Of course, the idea is that Bowl Builder’s bowls will cost less and be more consistent due to the whole no-human-labor thing, giving it an edge on the competition.

As of now, that doesn’t really appear to be happening.

Lab37 created a handful of restaurant concepts to test Bowl Builder. There’s Hungry Cowgirl, Meat + Rice and Farmstand, all comparable to Chipotle, as well as Pita Dust, a Cava analog.

All are offered out of the Mill Food Co., a CloudKitchens facility in Lab37’s hometown of Pittsburgh. (The brands also have outposts in CloudKitchens locations in LA and New York.)

At Hungry Cowgirl in Pittsburgh, the Basic Cowgirl Bowl starts at $10.99. And it is truly basic. Customers can pick a base, protein and sauce, while anything else, like a side of guac ($4.50), costs extra.
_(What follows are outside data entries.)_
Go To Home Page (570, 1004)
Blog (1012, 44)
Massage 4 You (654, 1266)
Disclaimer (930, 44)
The bowl also apparently comes with beans and cheese, but there is no option within the online ordering flow to add or remove those.

At Meat + Rice, the opening price point is $9.99 for a base, protein and sauce, while Pita Dust starts at $11.99 for a similar construction, plus cucumbers and feta.
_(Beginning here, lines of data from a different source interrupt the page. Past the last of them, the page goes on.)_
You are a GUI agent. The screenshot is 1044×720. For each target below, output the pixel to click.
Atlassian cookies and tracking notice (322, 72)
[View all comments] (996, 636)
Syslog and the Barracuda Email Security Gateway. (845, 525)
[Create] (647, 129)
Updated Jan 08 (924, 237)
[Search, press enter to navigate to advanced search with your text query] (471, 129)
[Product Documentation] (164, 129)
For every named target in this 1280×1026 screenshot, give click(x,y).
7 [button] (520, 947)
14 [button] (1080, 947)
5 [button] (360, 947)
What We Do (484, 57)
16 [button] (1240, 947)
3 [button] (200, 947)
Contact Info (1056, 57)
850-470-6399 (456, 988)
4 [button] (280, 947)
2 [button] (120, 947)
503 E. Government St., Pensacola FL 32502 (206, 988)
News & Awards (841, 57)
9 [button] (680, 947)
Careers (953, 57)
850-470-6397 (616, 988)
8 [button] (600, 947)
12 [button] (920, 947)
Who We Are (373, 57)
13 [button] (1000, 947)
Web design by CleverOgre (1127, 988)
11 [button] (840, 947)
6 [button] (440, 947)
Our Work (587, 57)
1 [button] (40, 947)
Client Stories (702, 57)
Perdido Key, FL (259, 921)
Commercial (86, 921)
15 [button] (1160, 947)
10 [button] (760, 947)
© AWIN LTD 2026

Add to that the $20 minimum for delivery orders, the delivery fee and the tip, and the simplest possible meal from Lab37’s robotic restaurant concepts comes out to more than $30. Not bad for delivery, but not ground-breaking, either. It is comparable to the cost of a similar meal from Chipotle in the same market, where a chicken burrito bowl starts at $11.90.

To be fair, these brands could simply be tests intended to provide a proof of concept for prospective customers. But the whole system still seems to be a long way from making the sort of impact on food delivery that Kalanick envisions. 

That could come later. Atoms wants to build robotic cars that could handle the delivery of those bowls, further lowering costs. And it believes it can create network effects with its dozens if not hundreds of ghost kitchens, each of which houses multiple restaurants, including some that could be produced with the Bowl Builder. The fast-growing Picnic catering marketplace, meanwhile, could help generate large sales volume from office buildings, at least around lunchtime.

We could give Atoms the benefit of the doubt on all of that, but the company’s track record gives us pause.

As we have reported, CloudKitchens has been a nightmarish experience for many of the small restaurants that signed up believing it would help them grow their business. We have talked to operators who invested their life savings into opening a delivery-only kitchen only to quickly pull the plug because they were losing so much money.

Part of the issue is that the ghost kitchen model is flawed. It can be hard to generate demand based on delivery alone, especially without any name recognition or storefront. Many of CloudKitchens’ ghost kitchen peers have disappeared as a result. 

But operators also said they got little to no support from CloudKitchens after it sold them on success. They left feeling they’d been misled and at times mistreated.

We can’t help but have similar concerns about Atoms and its lofty plans for the restaurant industry. 

We’re willing to be proven wrong, if the company would talk to us or even answer some simple questions. Atoms, after all, is no longer in stealth mode. So what does it still have to hide?